Stella provides cutting-edge care for emotional trauma and mental health conditions that include post-traumatic stress, anxiety, depression, stress, traumatic brain injury and the neurological effects of long COVID.
Since launching in 2020, the company’s mission is to reimagine how the world treats mental health conditions and become the go-to destination for individuals seeking comprehensive, transformative and compassionate care.
The 36-year-old Gershenzon was inspired by a friend who knew somebody who was successfully treated for PTSD by Dr. Eugene Lipov, the driving force behind Stella.
That friend, who tragically took his own life a few years ago, had left a note urging Gershenzon to make sure Stella became a reality.
“We started the company in February of 2020, the worst time to start a business,” he said.
However, he was committed to making Stella happen. And it has.
Stella offers individualized options curated to each patient’s needs such as ketamine assisted psychotherapy, dual sympathetic reset via stellate ganglion block, trauma-informed talk therapy and multi-modality protocols, Lipov said.
“The last four months have been a dizzy pace. We’ve opened four [mortar-and-brick] locations. This location here we fitted to our needs. The other locations are New York, D.C., and Irvine south of L.A.,” Gershenzon said.

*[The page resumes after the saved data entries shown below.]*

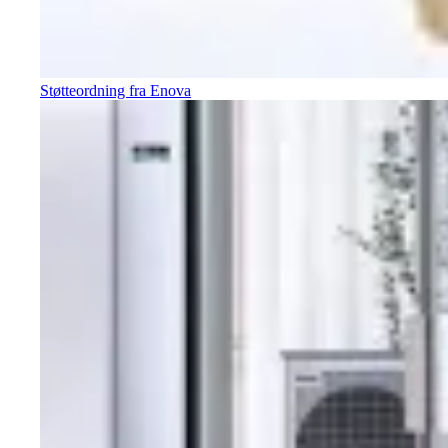
Støtteordning fra Enova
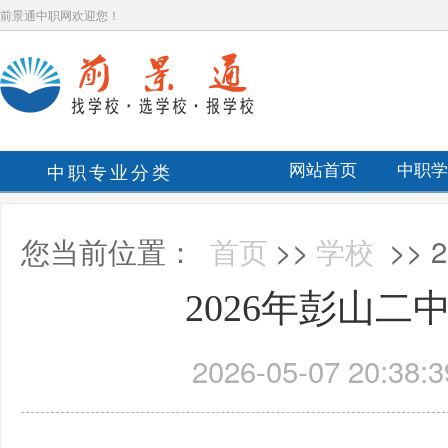
前景通中职网欢迎您！
中职专业分类
网站首页
中职学
您当前位置：
首页
>>
学校
>>
2026年彭山二
2026-05-07 20:38:3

“We’ve also hired a team of nurse practitioners, specifically psychiatric mental health nurse practitioners. They provide psychological care,” he said.
“We’ve gone from almost shutting down within a week [in 2020] to pursuing this franchise model to having a hybrid of network-owned sites,” Gershenzon said.
Stella is most widely known for the dual sympathetic reset protocol treatment pioneered by Lipov, who began using stellate ganglion block in 2004 to relieve menopause symptoms in cancer patients.
The Stella name is based on that treatment.
Since the 1920s, SGB was used as a pain-relieving treatment, Lipov said.
Today, Lipov said it is 85% successful in relieving the symptoms of post-traumatic stress and trauma both safely and effectively by resetting a patient’s sympathetic nervous system – aka fight or flight response – to a pre-trauma state.
Patients range in age from their teens to their 80s with a mix of male and female, Gershenzon said.
“So far, so good. We’re trying to replicate this model in New York, Irvine and D.C.,” he said. “It’s a lot of new things.”
Lipov’s efforts were aided when then-Sen. Barack Obama wrote a letter to the Department of Defense to start looking into his treatment plans.
Lipov said he sort of stumbled across the treatment, which he first used to help a female patient with hot flashes.
“It worked very well for her and I forgot about it for a year,” he said.
He researched the SGB topic and found a connection to the brain and the sympathetic nervous system.
More than 10,000 patients later, Lipov is happy to say the treatments have worked for people suffering from PTSD.
The number of treatments needed depends on the patient, he said.
Lipov said he is especially pleased with the Westmont location, calling it “our flagship” that is easy to get to from Chicago and the suburbs.